Resumo da notícia
- O azeite no Brasil registra dez meses seguidos de queda de preços, com redução acumulada de 22,69% em 2025 e deflação de 23,32% nos últimos 12 meses, segundo APAS e FIPE.
- A retomada da produção europeia, especialmente na Espanha, Portugal e Itália, e a isenção da alíquota de importação em 2025 ampliaram a oferta e reduziram os custos para o consumidor.
- A queda dos preços do azeite contribui para aliviar a inflação no grupo de óleos, que acumula retração de 4,23% no ano, ajudando no controle dos preços dos alimentos industrializados em 2026.
O azeite segue em trajetória de queda de preços no Brasil, acumulando dez meses consecutivos de deflação, segundo o Índice de Preços dos Supermercados (IPS), da Associação Paulista de Supermercados (APAS) em parceria com a Fundação Instituto de Pesquisas Econômicas (FIPE).

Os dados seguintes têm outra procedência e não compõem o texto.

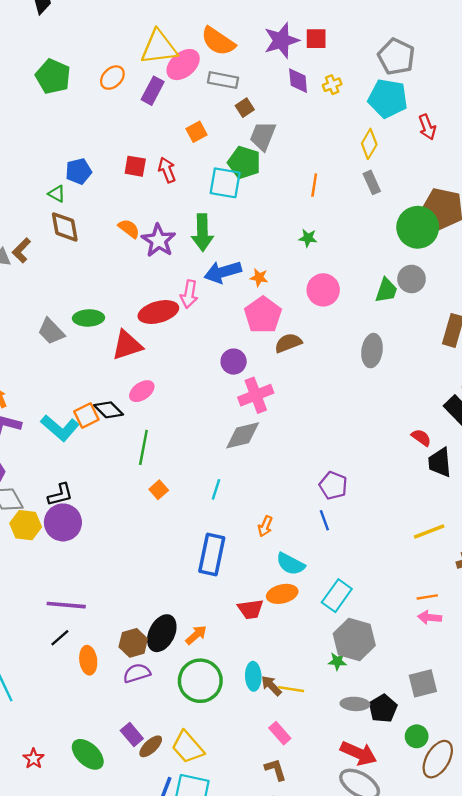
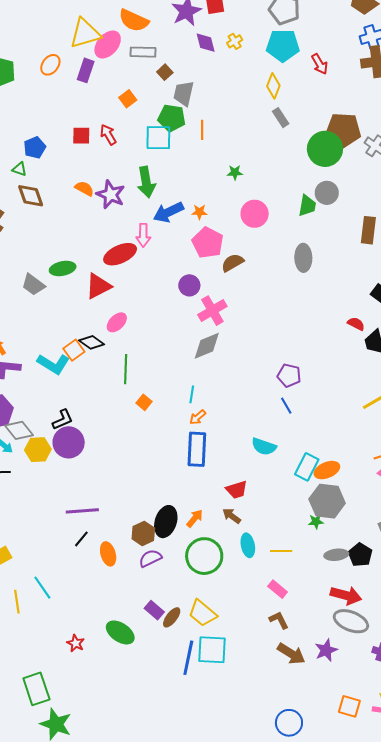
orange line: (314, 185) -> (202, 130), moved
orange arrow: (265, 526) -> (198, 417), moved, turned 36
orange ellipse: (282, 594) -> (327, 470), moved
brown arrow: (271, 686) -> (232, 516), moved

Em novembro, o produto teve recuo médio de 0,37% nas gôndolas. No acumulado de 2025, a redução chega a 22,69%, enquanto a deflação dos últimos 12 meses alcançou 23,32%. O comportamento do mercado reflete tanto fatores externos quanto medidas internas adotadas para conter aumentos de preços nos alimentos importados.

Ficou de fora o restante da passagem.